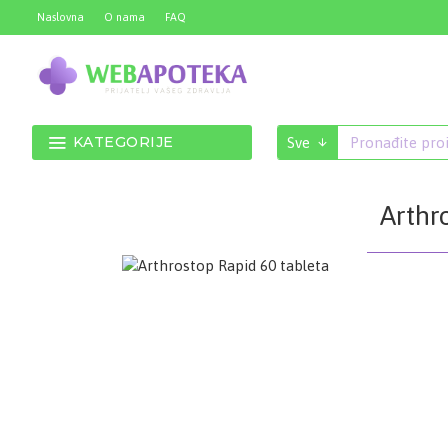
Naslovna
O nama
FAQ
KATEGORIJE
Sve
Arthr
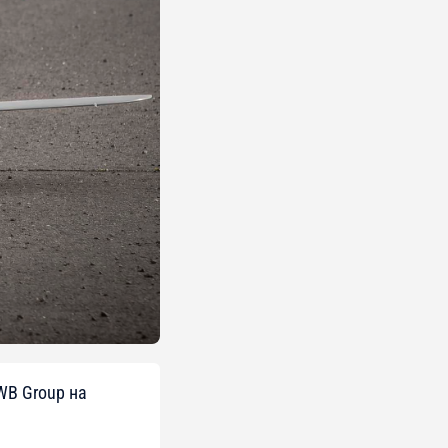
WB Group на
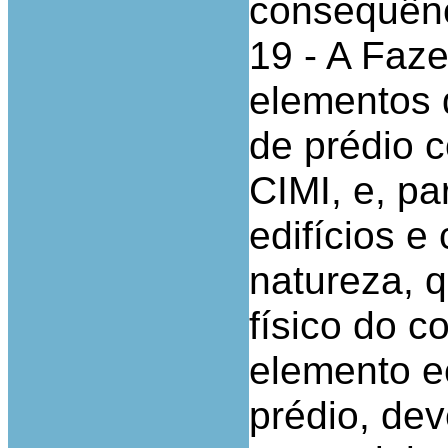
consequênc
19 - A Faz
elementos 
de prédio c
CIMI, e, pa
edifícios e
natureza, 
físico do c
elemento e
prédio, dev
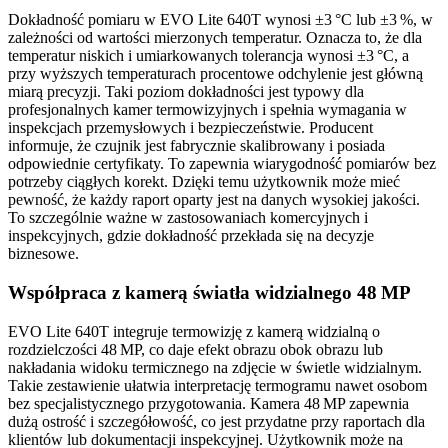
Dokładność pomiaru w EVO Lite 640T wynosi ±3 °C lub ±3 %, w
zależności od wartości mierzonych temperatur. Oznacza to, że dla
temperatur niskich i umiarkowanych tolerancja wynosi ±3 °C, a
przy wyższych temperaturach procentowe odchylenie jest główną
miarą precyzji. Taki poziom dokładności jest typowy dla
profesjonalnych kamer termowizyjnych i spełnia wymagania w
inspekcjach przemysłowych i bezpieczeństwie. Producent
informuje, że czujnik jest fabrycznie skalibrowany i posiada
odpowiednie certyfikaty. To zapewnia wiarygodność pomiarów bez
potrzeby ciągłych korekt. Dzięki temu użytkownik może mieć
pewność, że każdy raport oparty jest na danych wysokiej jakości.
To szczególnie ważne w zastosowaniach komercyjnych i
inspekcyjnych, gdzie dokładność przekłada się na decyzje
biznesowe.
Współpraca z kamerą światła widzialnego 48 MP
EVO Lite 640T integruje termowizję z kamerą widzialną o
rozdzielczości 48 MP, co daje efekt obrazu obok obrazu lub
nakładania widoku termicznego na zdjęcie w świetle widzialnym.
Takie zestawienie ułatwia interpretację termogramu nawet osobom
bez specjalistycznego przygotowania. Kamera 48 MP zapewnia
dużą ostrość i szczegółowość, co jest przydatne przy raportach dla
klientów lub dokumentacji inspekcyjnej. Użytkownik może na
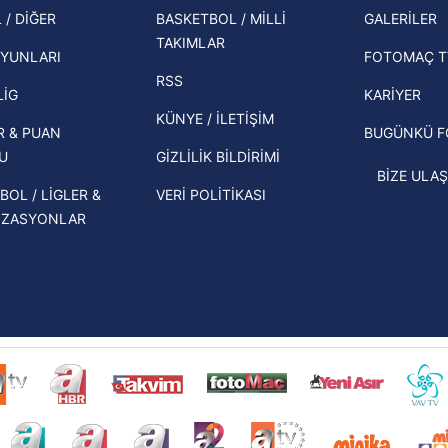
şampi
Zabrze'yi elerlerse...
 / DİĞER
BASKETBOL / MİLLİ
GALERİLER
 çerezlerle ilgili bilgi almak için lütfen
tıklayınız
.
TAKIMLAR
Herna
İspanya-Arjantin finalinin ardından dış
YUNLARI
FOTOMAÇ T
ekipl
basından gündem olan manşetler!
RSS
direk
LİG
KARİYER
Beşiktaş'ın UEFA Avrupa Ligi'nde 3. Ön
KÜNYE / İLETİŞİM
R & PUAN
BUGÜNKÜ 
Eleme Turu muhtemel rakipleri belli
U
GİZLİLİK BİLDİRİMİ
oldu!
BİZE ULAŞ
BOL / LİGLER &
VERİ POLİTİKASI
İZASYONLAR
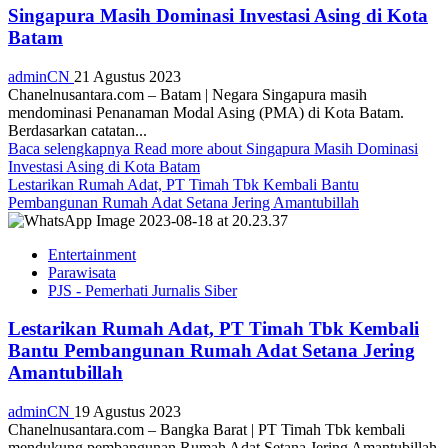
Singapura Masih Dominasi Investasi Asing di Kota
Batam
adminCN
21 Agustus 2023
Chanelnusantara.com – Batam | Negara Singapura masih
mendominasi Penanaman Modal Asing (PMA) di Kota Batam.
Berdasarkan catatan...
Baca selengkapnya
Read more about Singapura Masih Dominasi
Investasi Asing di Kota Batam
Lestarikan Rumah Adat, PT Timah Tbk Kembali Bantu
Pembangunan Rumah Adat Setana Jering Amantubillah
Entertainment
Parawisata
PJS - Pemerhati Jurnalis Siber
Lestarikan Rumah Adat, PT Timah Tbk Kembali
Bantu Pembangunan Rumah Adat Setana Jering
Amantubillah
adminCN
19 Agustus 2023
Chanelnusantara.com – Bangka Barat | PT Timah Tbk kembali
mendukung pembangunan Rumah Adat Setana Jering Amantubillah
○ ○ ○ ○ ○
> **PROBLEM DESCRIPTION**: Pull every line containing the word "Timah" out of the material and copy it.

> **RESPONSE FOR THIS EXERCISE**:
Lestarikan Rumah Adat, PT Timah Tbk Kembali Bantu
Lestarikan Rumah Adat, PT Timah Tbk Kembali
Chanelnusantara.com – Bangka Barat | PT Timah Tbk kembali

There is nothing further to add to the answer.